Exercise prompt:
List all the lines in these records that hold "espejo".

Task inputs:
##########

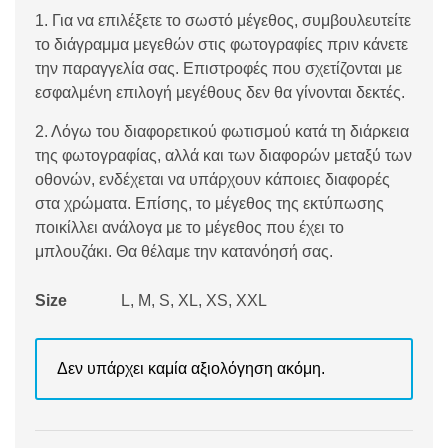
1. Για να επιλέξετε το σωστό μέγεθος, συμβουλευτείτε
το διάγραμμα μεγεθών στις φωτογραφίες πριν κάνετε
την παραγγελία σας. Επιστροφές που σχετίζονται με
εσφαλμένη επιλογή μεγέθους δεν θα γίνονται δεκτές.
2. Λόγω του διαφορετικού φωτισμού κατά τη διάρκεια
της φωτογραφίας, αλλά και των διαφορών μεταξύ των
οθονών, ενδέχεται να υπάρχουν κάποιες διαφορές
στα χρώματα. Επίσης, το μέγεθος της εκτύπωσης
ποικίλλει ανάλογα με το μέγεθος που έχει το
μπλουζάκι. Θα θέλαμε την κατανόησή σας.
Size
L, M, S, XL, XS, XXL
Δεν υπάρχει καμία αξιολόγηση ακόμη.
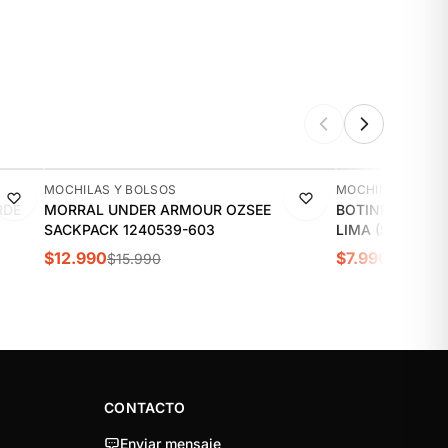
-19%
-20%
MOCHILAS Y BOLSOS
MOCHILAS Y BOL
RDE
MORRAL UNDER ARMOUR OZSEE
BOTINERO PARA
SACKPACK 1240539-603
LIMA (5LTS 36*
$12.990
$7.990
$15.990
$9.990
CONTACTO
Enviar mensaje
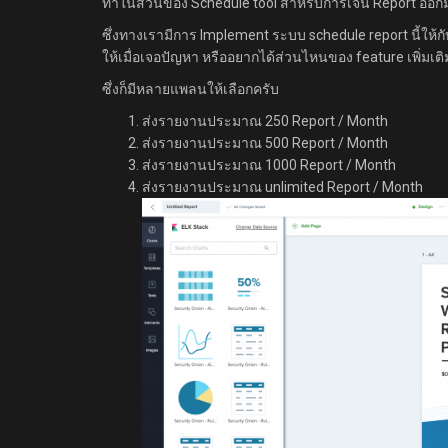
ทำในส่วนของ Schedule tool สำหรับการเจน Report ออกม
ซึ่งทางเรามีการ Implement ระบบ schedule report นี้ให
ให้เมื่อเจอปัญหา หรืออยากได้ส่วนไหนของ feature เพิ่มเติ
ซึ่งก็มีหลายแพลนให้เลือกครับ
ส่งรายงานประมาณ​ 250 Report / Month
ส่งรายงานประมาณ​ 500 Report / Month
ส่งรายงานประมาณ​ 1000 Report / Month
ส่งรายงานประมาณ​ unlimited Report / Month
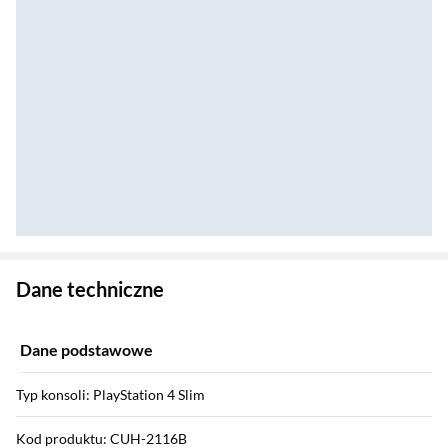
Zostałeś przeniesiony do danych technicznych produktu
Dane techniczne
Dane podstawowe
Typ konsoli: PlayStation 4 Slim
Kod produktu: CUH-2116B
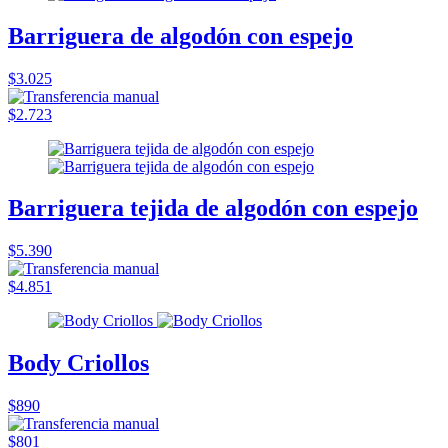
Barriguera de algodón con espejo
$3.025
$2.723
Barriguera tejida de algodón con espejo
$5.390
$4.851
Body Criollos
$890
$801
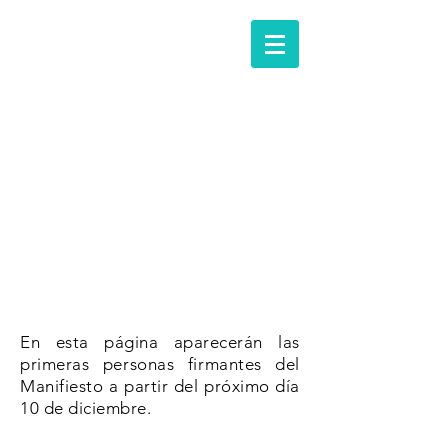
firmantes
En esta página aparecerán las
primeras personas firmantes del
Manifiesto a partir del próximo día
10 de diciembre.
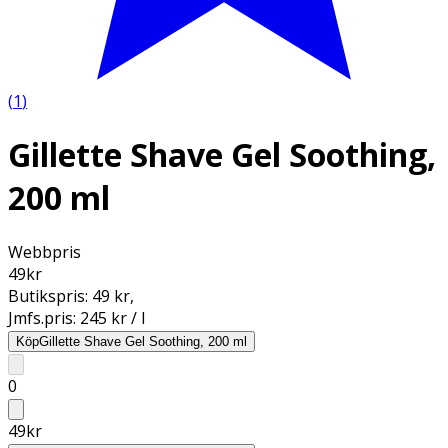
(
1
)
Gillette Shave Gel Soothing,
200 ml
Webbpris
49
kr
Butikspris:
49 kr
,
Jmfs.pris:
245 kr / l
Köp
Gillette Shave Gel Soothing, 200 ml
0
49
kr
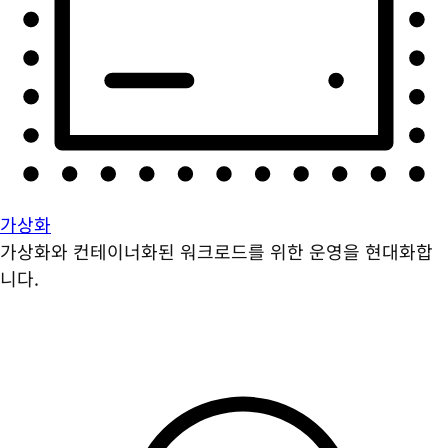
가상화
가상화와 컨테이너화된 워크로드를 위한 운영을 현대화합
니다.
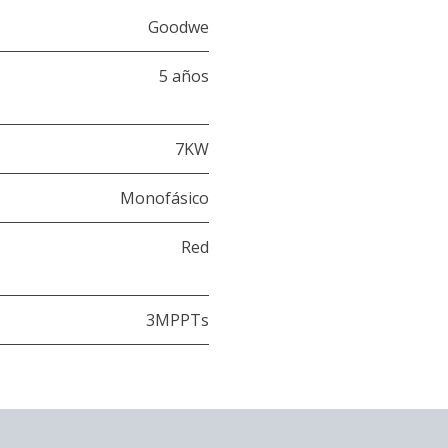
Goodwe
5 años
7KW
Monofásico
Red
3MPPTs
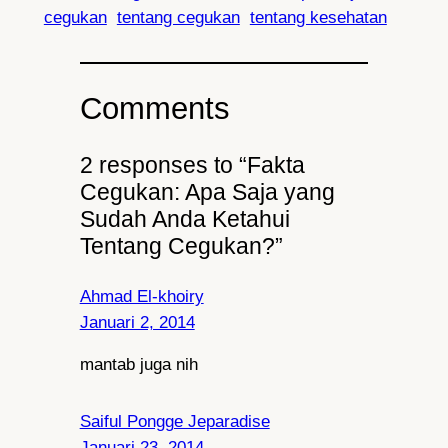
cegukan
tentang cegukan
tentang kesehatan
Comments
2 responses to “Fakta
Cegukan: Apa Saja yang
Sudah Anda Ketahui
Tentang Cegukan?”
Ahmad El-khoiry
Januari 2, 2014
mantab juga nih
Saiful Pongge Jeparadise
Januari 23, 2014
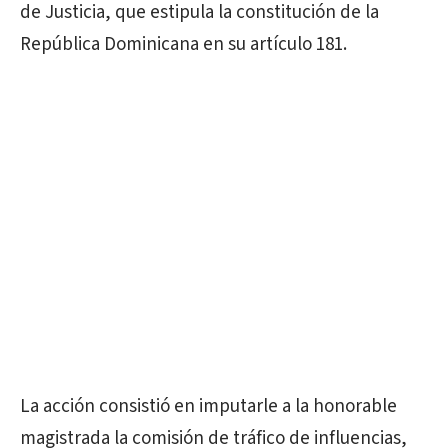
de Justicia, que estipula la constitución de la
República Dominicana en su artículo 181.
La acción consistió en imputarle a la honorable
magistrada la comisión de tráfico de influencias,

##########

Task answer:
Barriguera de algodón con espejo
Barriguera tejida de algodón con espejo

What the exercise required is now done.